I want to visualize the difference between two dots with a line / line in ggplot2.
Suppose we have some data on income and expenses as a time series. We would like to visualize not only them, but also the balance (= income - expenses). In addition, we would like to indicate whether the balance was positive (= surplus) or negative (= deficit).
I tried several approaches, but none of them gave a satisfactory result.

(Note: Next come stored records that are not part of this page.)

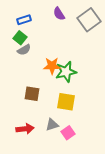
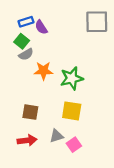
purple semicircle: (59, 14) -> (41, 27), moved
gray square: (89, 20) -> (97, 22), turned 35
orange star: (52, 66) -> (43, 71), moved
brown square: (32, 94) -> (30, 112), moved

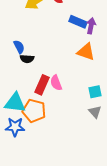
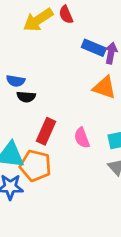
blue semicircle: (19, 47) -> (16, 81), turned 128
pink semicircle: (56, 83) -> (82, 138), moved

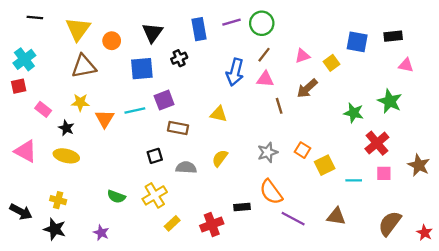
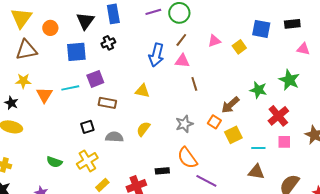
blue rectangle: (199, 29) -> (113, 14), moved
brown arrow: (307, 88) -> (230, 105), moved
brown triangle: (336, 216) -> (256, 172), moved

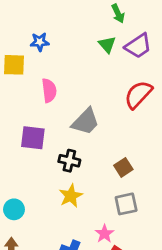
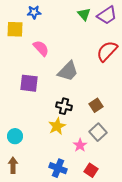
pink semicircle: (49, 90) -> (41, 48), turned -36
black cross: (69, 161) -> (64, 106), moved
gray square: (126, 204) -> (98, 132), turned -30
pink star: (104, 234) -> (80, 145), moved

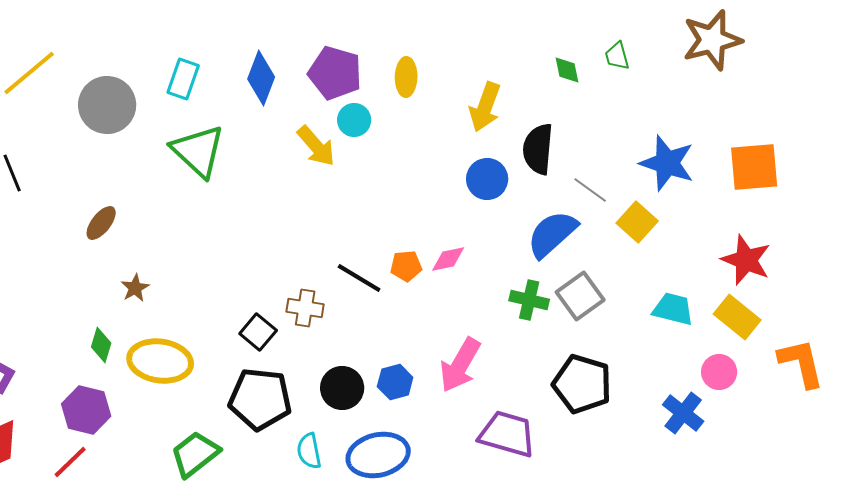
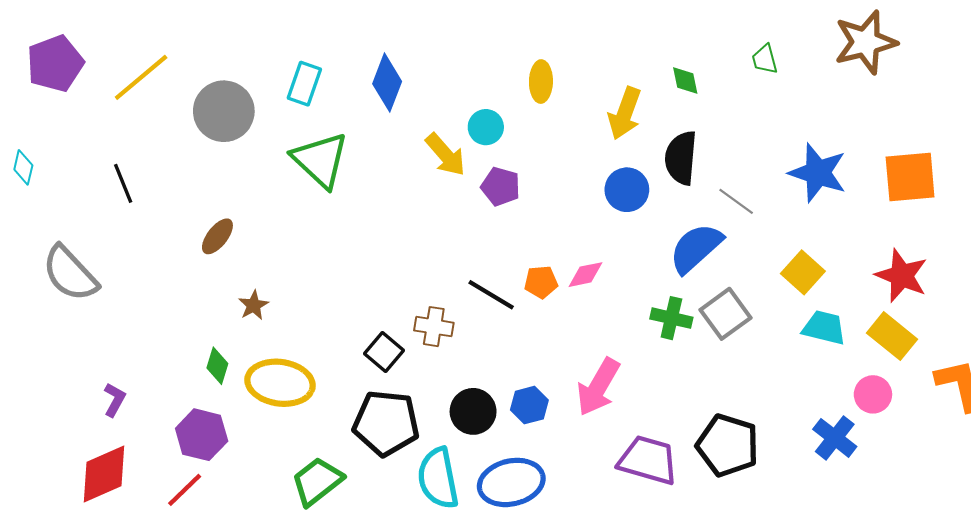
green diamond: (567, 70) -> (685, 80), moved
purple pentagon: (335, 73) -> (501, 187), moved, size x0.7
yellow square: (637, 222) -> (803, 272), moved
black pentagon: (582, 384) -> (728, 445), moved
cyan semicircle: (309, 451) -> (438, 478), size x1.6

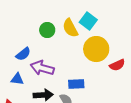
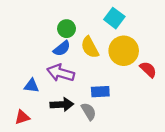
yellow semicircle: (70, 28) -> (90, 47), moved
blue semicircle: (23, 54) -> (62, 48), moved
red semicircle: (117, 65) -> (148, 69), turned -112

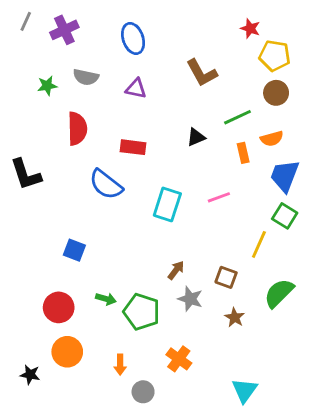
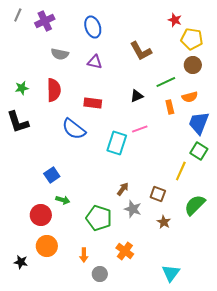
green star: (47, 86) -> (22, 88), moved
pink line: (219, 197) -> (140, 129), moved
blue square: (74, 250) -> (52, 175), turned 35
green arrow: (106, 299) -> (63, 200), moved

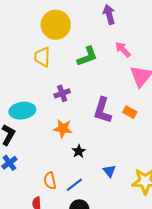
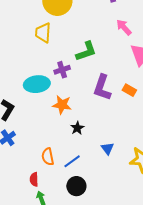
green L-shape: (87, 56) -> (86, 51), moved
cyan ellipse: (22, 111) -> (37, 84), moved

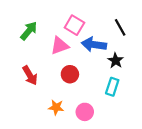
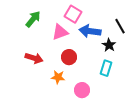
black line: (120, 27) -> (120, 26), moved
red arrow: (30, 75) -> (34, 58), turned -42
orange star: (56, 107) -> (58, 77), moved

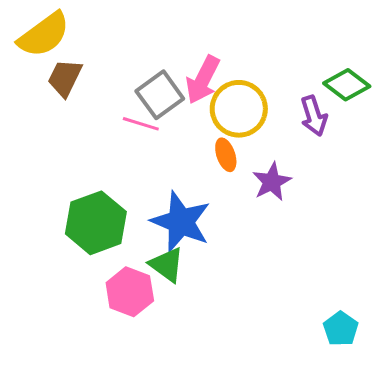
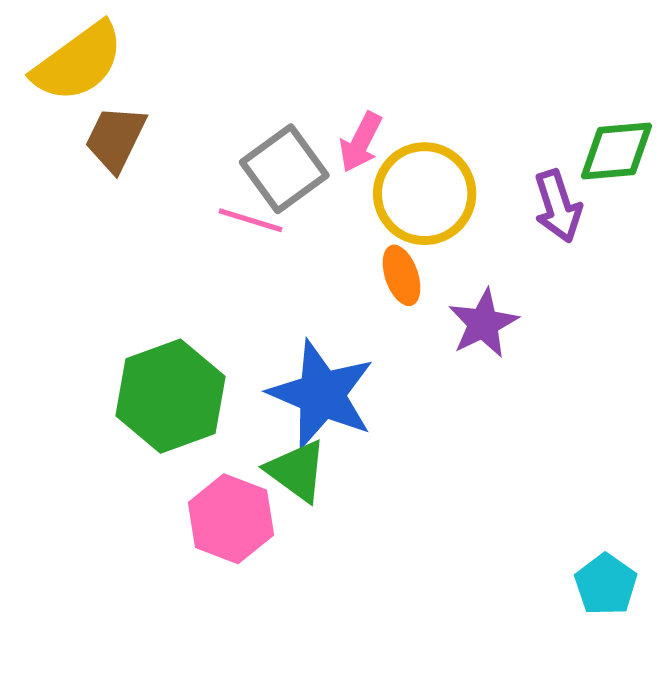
pink arrow: (203, 80) -> (361, 142), size x0.7
green diamond: (347, 85) -> (616, 151), turned -42

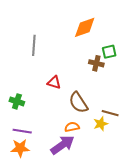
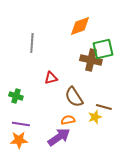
green square: (109, 52) -> (103, 49), size x1.5
brown cross: (96, 63) -> (91, 60), size x1.5
red triangle: (54, 82) -> (51, 78), turned -32

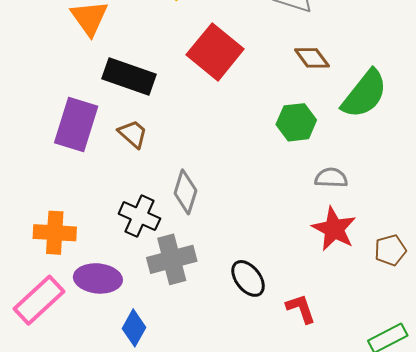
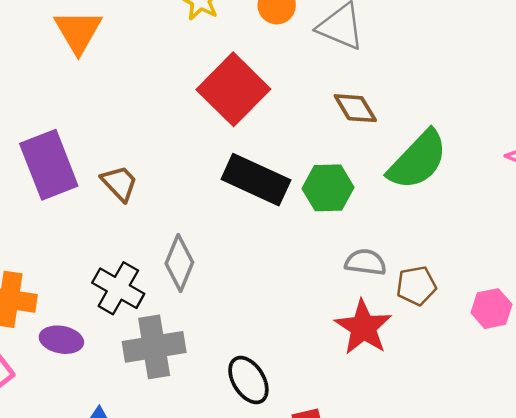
black rectangle: (129, 77) -> (256, 180), moved
purple rectangle: (76, 124) -> (49, 165), turned -44
brown pentagon: (390, 250) -> (416, 286), moved
purple ellipse: (98, 278) -> (61, 340), moved, size x0.7

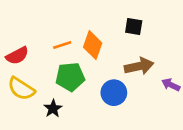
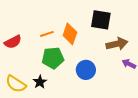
black square: (134, 26) -> (101, 20), size x1.5
brown arrow: (139, 66) -> (117, 44), moved
yellow semicircle: (21, 89) -> (16, 84), moved

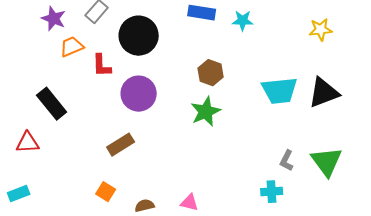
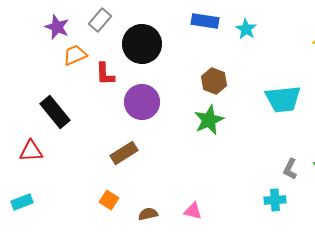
cyan star: (243, 21) -> (246, 29), turned 30

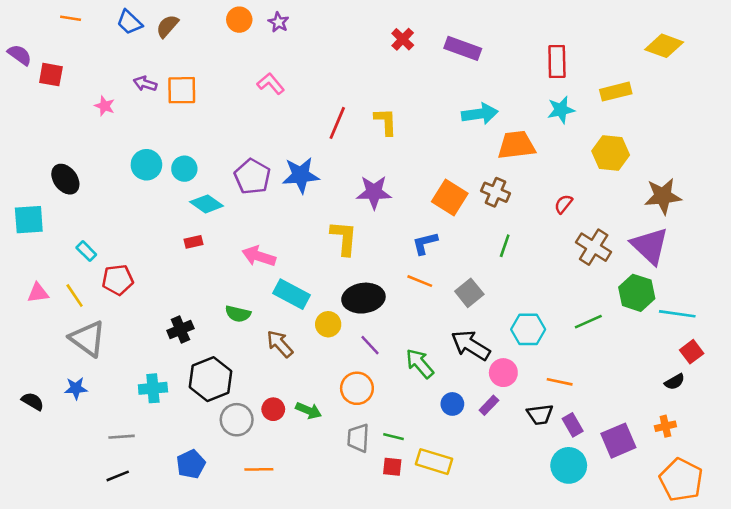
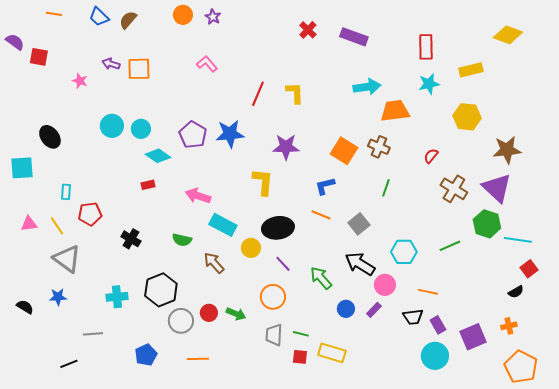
cyan rectangle: (86, 251) -> (66, 192), turned 49
black cross: (180, 329) -> (131, 239), moved, turned -36
black line: (118, 476) -> (69, 364), moved

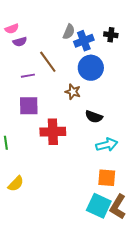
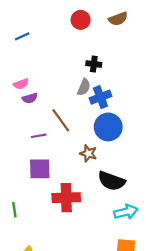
black cross: (111, 35) -> (94, 64), moved
black semicircle: (94, 117) -> (111, 181), size x1.4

Here we give a reproducible example.
library(dplyr)
library(ggplot2)
library(tidyr)
df <- data.frame(year = rep(2000:2009, times=3),
var = rep(c("income","spending","balance"), each=10),
value = c(0:9, 9:0, rep(c("deficit","surplus"), each=5)))
df
1.Approach with LONG data
It is not surprising that it does not work with LONG data, because the arguments geom_linerange yminand ymaxcannot be specified correctly. ymin=value, ymax=value- this is certainly the wrong way (expected behavior). ymin=income, ymax=spendingalso clearly erroneous (expected behavior).
df %>%
ggplot() +
geom_point(aes(x=year, y=value, colour=var)) +
geom_linerange(aes(x=year, ymin=value, ymax=value, colour=net))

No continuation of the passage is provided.